I have to admit, I was a little nervous.
I had no idea what reaction to expect. What I know of Sandy I know from J. Clearly a biased opinion. I realized I do not know her at all. I can be certain of nothing. But what I had gleaned in the last few years was that whatever good, bad or indifferent things she is, she is no shrinking violet. She could tell me to mind my own business. She could lash out at the intrusion. She could tell me to go f*** myself and mean it.

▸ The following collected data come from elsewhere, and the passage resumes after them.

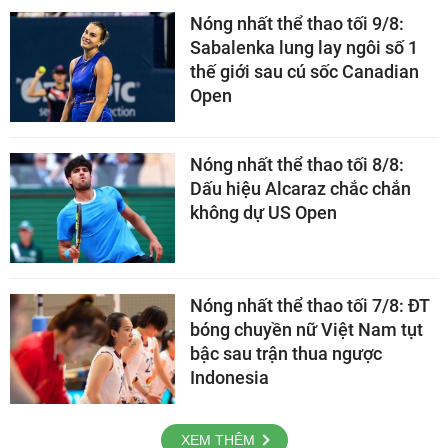
Nóng nhất thể thao tối 9/8:
Sabalenka lung lay ngôi số 1
thế giới sau cú sốc Canadian
Open
Nóng nhất thể thao tối 8/8:
Dấu hiệu Alcaraz chắc chắn
không dự US Open
Nóng nhất thể thao tối 7/8: ĐT
bóng chuyền nữ Việt Nam tụt
bậc sau trận thua ngược
Indonesia
XEM THÊM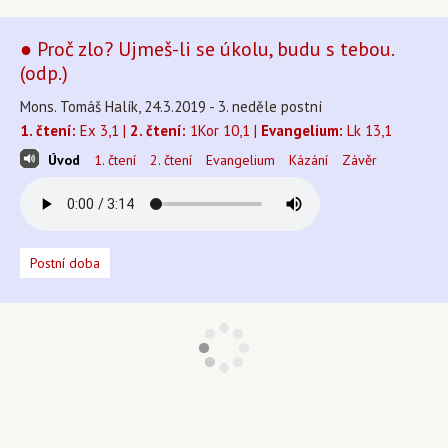
● Proč zlo? Ujmeš-li se úkolu, budu s tebou.
(odp.)
Mons. Tomáš Halík, 24.3.2019 - 3. neděle postní
1. čtení:
Ex 3,1 |
2. čtení:
1Kor 10,1 |
Evangelium:
Lk 13,1
Úvod
1. čtení
2. čtení
Evangelium
Kázání
Závěr
Postní doba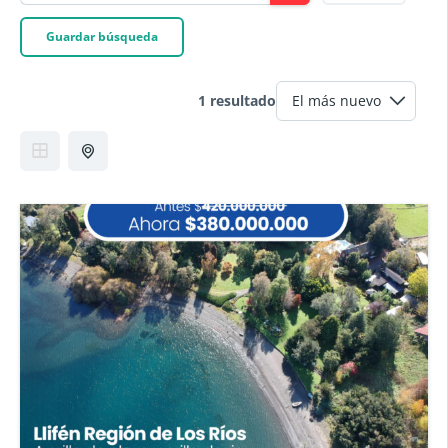
Guardar búsqueda
1 resultado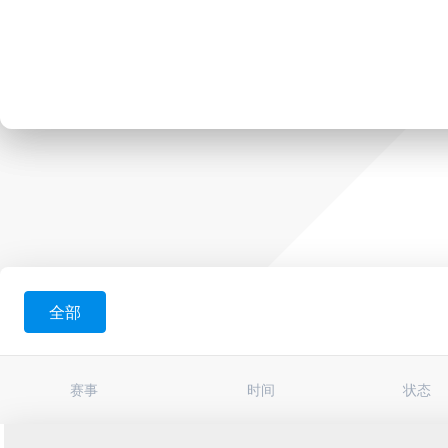
全部
赛事
时间
状态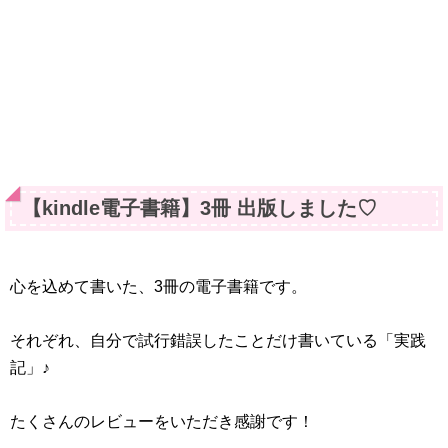
【kindle電子書籍】3冊 出版しました♡
心を込めて書いた、3冊の電子書籍です。
それぞれ、自分で試行錯誤したことだけ書いている「実践
記」♪
たくさんのレビューをいただき感謝です！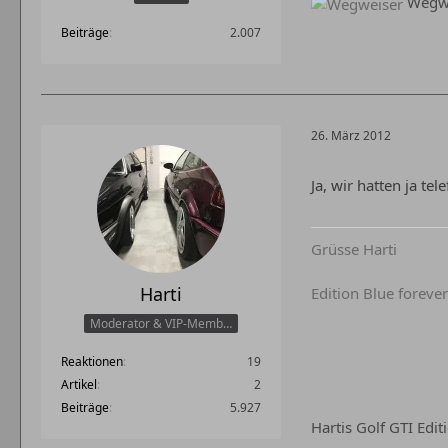
Wegwe
Beiträge
2.007
26. März 2012
Ja, wir hatten ja te
Grüsse Harti
Harti
Edition Blue forever
Moderator & VIP-Member
Reaktionen
19
Artikel
2
Beiträge
5.927
Hartis Golf GTI Edi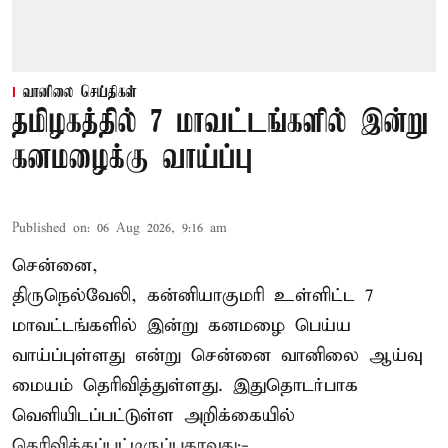
வானிலை செய்திகள்
தமிழகத்தில் 7 மாவட்டங்களில் இன்று
கனமழைக்கு வாய்ப்பு
Published on
:
06 Aug 2026, 9:16 am
சென்னை,
திருநெல்வேலி, கன்னியாகுமரி உள்ளிட்ட 7
மாவட்டங்களில் இன்று கனமழை பெய்ய
வாய்ப்புள்ளது என்று சென்னை வானிலை ஆய்வு
மையம் தெரிவித்துள்ளது. இதுதொடர்பாக
வெளியிடப்பட்டுள்ள அறிக்கையில்
தெரிவிக்கப்பட்டிருப்பதாவது:-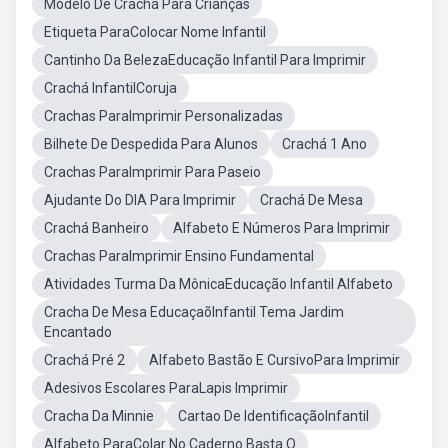
Modelo De Crachá Para Crianças
Etiqueta ParaColocar Nome Infantil
Cantinho Da BelezaEducação Infantil Para Imprimir
Crachá InfantilCoruja
Crachas ParaImprimir Personalizadas
Bilhete De Despedida Para Alunos
Crachá 1 Ano
Crachas ParaImprimir Para Paseio
Ajudante Do DIA Para Imprimir
Crachá De Mesa
Crachá Banheiro
Alfabeto E Números Para Imprimir
Crachas ParaImprimir Ensino Fundamental
Atividades Turma Da MônicaEducação Infantil Alfabeto
Cracha De Mesa EducaçaõInfantil Tema Jardim
Encantado
Crachá Pré 2
Alfabeto Bastão E CursivoPara Imprimir
Adesivos Escolares ParaLapis Imprimir
Cracha Da Minnie
Cartao De IdentificaçãoInfantil
Alfabeto ParaColar No Caderno Basta O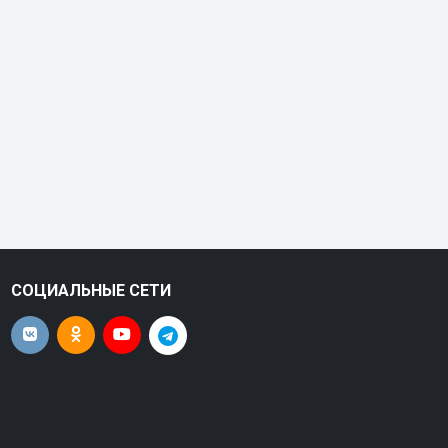
СОЦИАЛЬНЫЕ СЕТИ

I considered letting the whole thing go.
But I struggled with my conscience.
The whole situation reminded me of a time in my career when I has been investigating a harassment complaint. I’d spoken to the accused before and was about to have a second discussion – one that began with “You were instructed not to have any contact or interaction with Miss Whatshername that is not expressly required in the course of performing your job duties. So why were you seated in the passenger seat of her car last night when she left the office?”
But he’d been prepared. Since the first complaint, he’d been keeping a diary. A diary that would surely demonstrate that she was harassing him! Brilliant!

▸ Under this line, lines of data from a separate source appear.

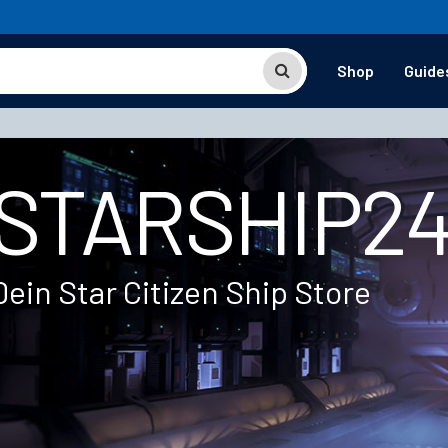
Shop
Guide
STARSHIP2
Dein Star Citizen Ship Store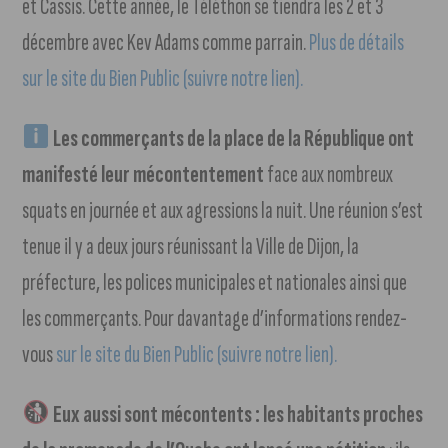
et Cassis. Cette année, le Téléthon se tiendra les 2 et 3
décembre avec Kev Adams comme parrain.
Plus de détails
sur le site du Bien Public (suivre notre lien).
Les commerçants de la place de la République ont
manifesté leur mécontentement
face aux nombreux
squats en journée et aux agressions la nuit. Une réunion s’est
tenue il y a deux jours réunissant la Ville de Dijon, la
préfecture, les polices municipales et nationales ainsi que
les commerçants. Pour davantage d’informations rendez-
vous
sur le site du Bien Public (suivre notre lien).
Eux aussi sont mécontents : les habitants proches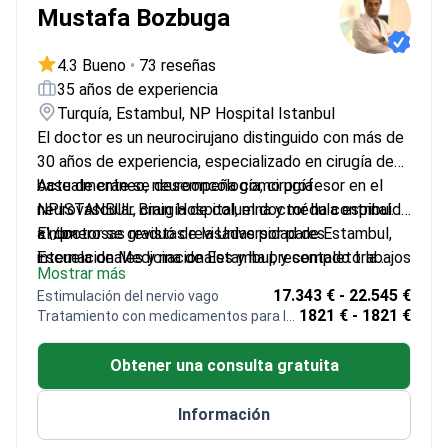
Intercontinental Hisar.<\/p>
Mustafa Bozbuga
4.3 Bueno
•
73 reseñas
35 años de experiencia
Turquía, Estambul, NP Hospital Istanbul
El doctor es un neurocirujano distinguido con más de
30 años de experiencia, especializado en cirugía de
base de cráneo, neurooncología, cirugía
Actualmente se desempeña como profesor en el
neurovascular, cirugía de columna y médula espinal.
NPISTANBUL Brain Hospital, el doctor ha contribuido
<\/p>
a numerosas revistas revisadas por pares
El doctor se graduó de la Universidad de Estambul,
internacionales y nacionales y ha presentado trabajos
Escuela de Medicina de Estambul, y completó la
Mostrar más
científicos en varias conferencias internacionales.
postgraduación en neurocirugía en la misma
17.343 € - 22.545 €
Estimulación del nervio vago
<\/p>
institución.<\/p>
1821 € - 1821 €
Tratamiento con medicamentos para la epilepsia
Obtener una consulta gratuita
Información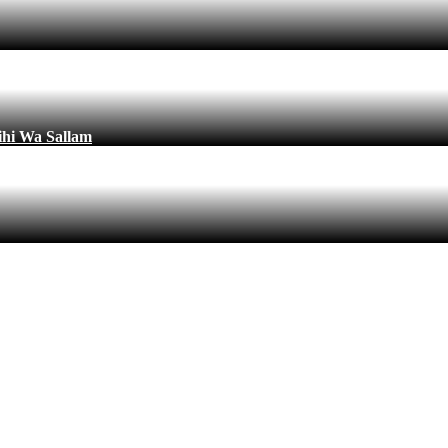
ihi Wa Sallam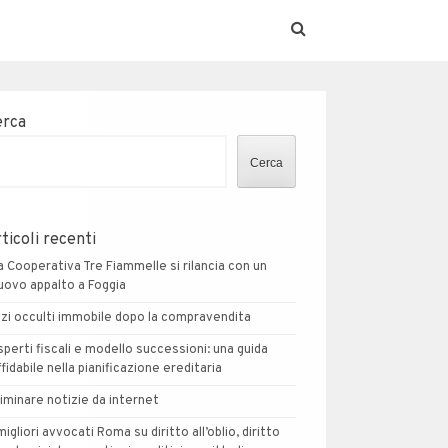
erca
Cerca
ticoli recenti
a Cooperativa Tre Fiammelle si rilancia con un
uovo appalto a Foggia
izi occulti immobile dopo la compravendita
sperti fiscali e modello successioni: una guida
ffidabile nella pianificazione ereditaria
liminare notizie da internet
 migliori avvocati Roma su diritto all’oblio, diritto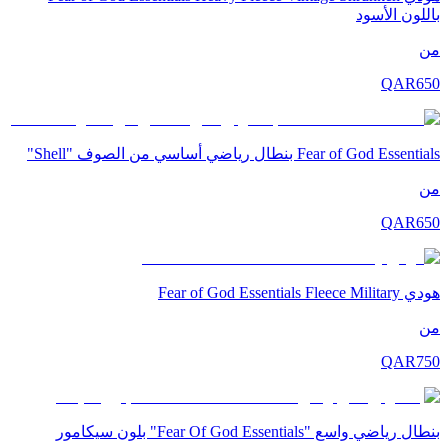
باللون الأسود
من
QAR
650
Fear of God Essentials بنطال رياضي أساسي من الصوف "Shell"
من
QAR
650
هودي Fear of God Essentials Fleece Military
من
QAR
750
بنطال رياضي واسع "Fear Of God Essentials" بلون سيكامور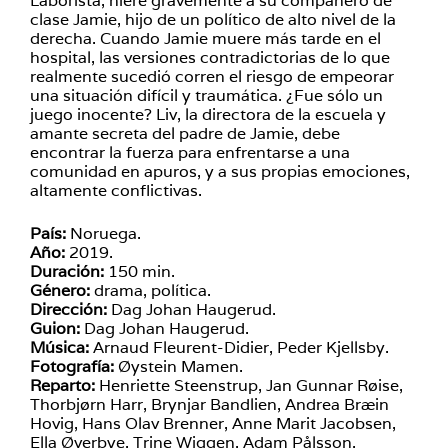
Laborista, hiere gravemente a su compañero de
clase Jamie, hijo de un político de alto nivel de la
derecha. Cuando Jamie muere más tarde en el
hospital, las versiones contradictorias de lo que
realmente sucedió corren el riesgo de empeorar
una situación difícil y traumática. ¿Fue sólo un
juego inocente? Liv, la directora de la escuela y
amante secreta del padre de Jamie, debe
encontrar la fuerza para enfrentarse a una
comunidad en apuros, y a sus propias emociones,
altamente conflictivas.
País:
Noruega.
Año:
2019.
Duración:
150 min.
Género:
drama, política.
Dirección:
Dag Johan Haugerud.
Guion:
Dag Johan Haugerud.
Música:
Arnaud Fleurent-Didier, Peder Kjellsby.
Fotografía:
Øystein Mamen.
Reparto:
Henriette Steenstrup, Jan Gunnar Røise,
Thorbjørn Harr, Brynjar Bandlien, Andrea Bræin
Hovig, Hans Olav Brenner, Anne Marit Jacobsen,
Ella Øverbye, Trine Wiggen, Adam Pålsson.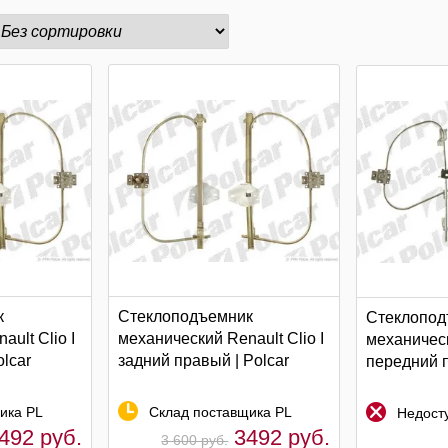
к
Стеклоподъемник
Стеклопод
ult Clio I
механический Renault Clio I
механическ
olcar
задний правый | Polcar
передний п
ика PL
Склад поставщика PL
Недосту
492 руб.
3492 руб.
3 600 руб.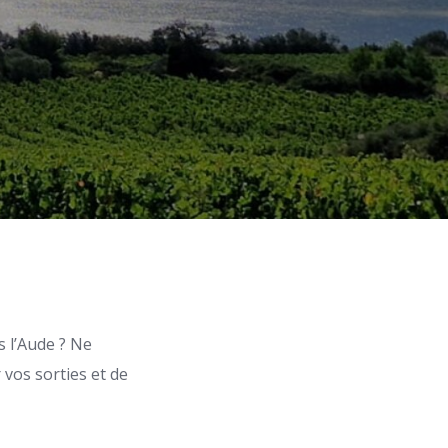
 l’Aude ? Ne
 vos sorties et de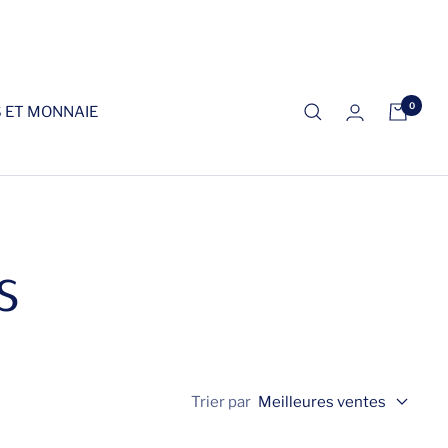
0
S ET MONNAIE
s
Trier par
Meilleures ventes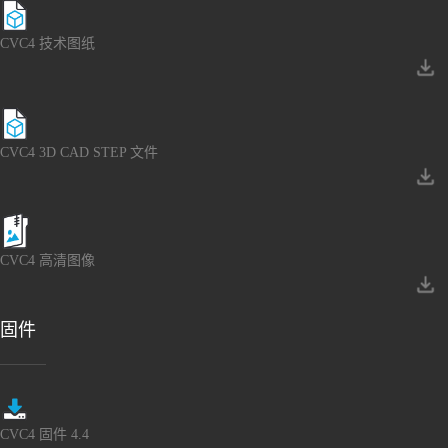
CVC4 技术图纸
CVC4 3D CAD STEP 文件
CVC4 高清图像
固件
CVC4 固件 4.4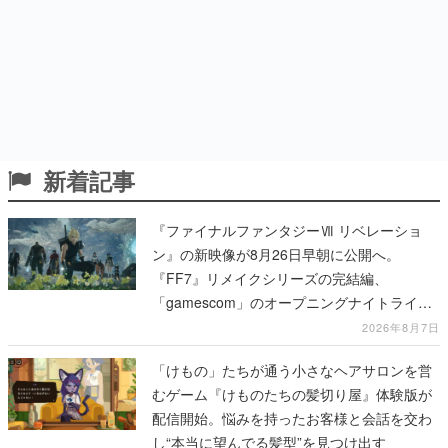
新着記事
『ファイナルファンタジーⅦ リベレーショ
ン』の新映像が8月26日早朝に公開へ。
『FF7』リメイクシリーズの完結編、
「gamescom」のオープニングナイトライブ
にてディレクターの浜口直樹氏が登壇する予
2026年8月7日
定
「けもの」たちが通う小さなヘアサロンを営
むゲーム『けものたちの髪切り屋』体験版が
配信開始。悩みを持ったお客様と会話を交わ
し“本当に望んでる髪型”を見つけ出す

And of course, it was filled with the lunatic ramblings of an unbalanced man who was clearly unable to control his bizarre preoccupation with the chippy in the C-suite.
And of course I deftly confiscated the book under the pretense of giving it “a thorough read.”
And at the time, my labor attorney partner on the investigation was a little wishy-washy. There is nothing more annoying. I escalated it to my boss. I firmly believed Bad Ronald had to go. (http://www.imdb.com/title/tt0071186/plotsummary)
And my boss, fearless to the end but deadpan in her delivery, simply told our lawyer “We’re gonna have a hard time explaining to this girl’s parents when they’ve just come from identifying her body at the morgue that we had this diary and just stuck it in a drawer.”
Touche. Bad Ronald was shown the door.
And to me, my boss said, “Nice work. It was clear that we could not do nothing.”
And now, in this situation, it was clear to me that I could not do nothing.
I reached out.
I waited for my hand to get slapped.
And was surprised to find it grasped and held. Rather warmly.
And what followed was an enlightening, reaffirming, validating interaction. Without defensiveness. Without malice. Without the need to say “I told you so.”